A rigor, alguém em sã consciência acredita na possibilidade de aprovação, pelo Congresso, e na colocação em prática de um conselho que venha a criar empecilhos à liberdade de expressão? Mesmo que, no âmago da mais irracional militância, juntem-se os mais empedernidos burocratas à permanente disponibilidade do ministro Dirceu para as chamadas articulações de bastidores, passará pela cabeça de alguém que possa vir à luz algum instrumento de censura que contrarie o que está estabelecido na Constituição?

Moldes clássicos

É livre o debate e cumpre a todos a eterna vigilância, mas, mesmo que se parta de um texto absolutamente desprovido de sentido, com um viés autoritário ou – o que é mais real, no caso – revelador dos fortes traumas petistas quanto à real disposição da imprensa nacional para a isenção e o equilíbrio, o que deverá vir à tona da realidade, se é que veremos nascer algum instituto regulatório da imprensa, haverá de honrar a Constituição e nossa jovem democracia.
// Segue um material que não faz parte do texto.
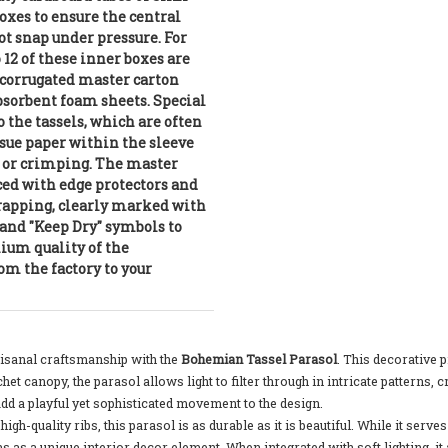
oxes to ensure the central
t snap under pressure. For
o 12 of these inner boxes are
 corrugated master carton
bsorbent foam sheets. Special
o the tassels, which are often
sue paper within the sleeve
g or crimping. The master
ced with edge protectors and
trapping, clearly marked with
and "Keep Dry" symbols to
um quality of the
om the factory to your
tisanal craftsmanship with the
Bohemian Tassel Parasol
. This decorative 
chet canopy, the parasol allows light to filter through in intricate pattern
dd a playful yet sophisticated movement to the design.
igh-quality ribs, this parasol is as durable as it is beautiful. While it ser
 as a unique interior decor element. When integrated with soft lighting, it 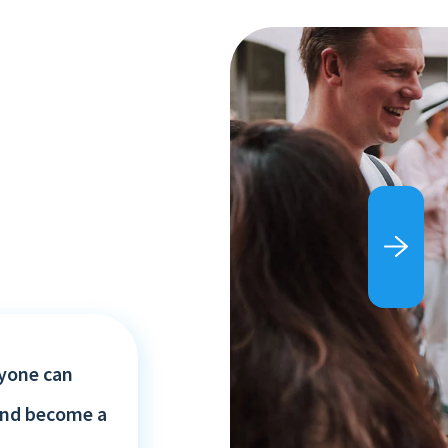
yone can
and become a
Quem sabe, como aconteceu na Inglaterra nos anos 1990, após a onda de bisbilhotice que invadiu as câmaras da monarquia, venhamos a ter um órgão de auto-regulamentação que faça conjugar os interesses de jornalistas aos de seus patrões, em conformidade com o que se espera seja o papel social da imprensa. Se metade da energia aplicada para demonizar o governo por mexer nesse vespeiro fosse dirigida à busca de um código realmente aceitável para a mídia, há muito teríamos consolidado um terreno mais seguro para a liberdade de expressão.

Os traumas que podem estar na origem da polêmica proposta do Conselho de Jornalismo e da Ancinav são compreensíveis, embora não se justifique qualquer tentativa de controle pelo Estado do que deve ou não ser considerado aceitável como jornalismo ou como produção dita cultural. Para a imprensa nacional, Lula é bom quando aceita o jogo do FMI e sacrifica sua popularidade para apoiar uma política econômica que agrada aos grandes protagonistas do mercado. Quando sai do roteiro que lhe destinaram os grandes produtores do pensamento nacional, ele vira stalinista.
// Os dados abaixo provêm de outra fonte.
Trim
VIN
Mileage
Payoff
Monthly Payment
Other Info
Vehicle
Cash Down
Enquanto ninou a possibilidade de uma ajuda do Banco Nacional de Desenvolvimento Econômico e Social, a imprensa era tolerante e capaz de elaborar os mais intricados raciocínios para dizer ao leitor e convencer a si própria de que o presidente, afinal, não é assim tão despreparado.

Esgotadas as negociações para o acesso aos cofres públicos, a imprensa tira a máscara. E no meio do tiroteio, quando a maioria dos comentaristas parece estar pensando com o útero (ou com a próstata), o leitor mais atento haverá de se questionar se, de fato, não teria a sociedade, já há algum tempo, criado uma espécie de conselho regulador da mídia, nos mais clássicos moldes das leis de mercado, ao abandonar, em massa, a leitura de periódicos.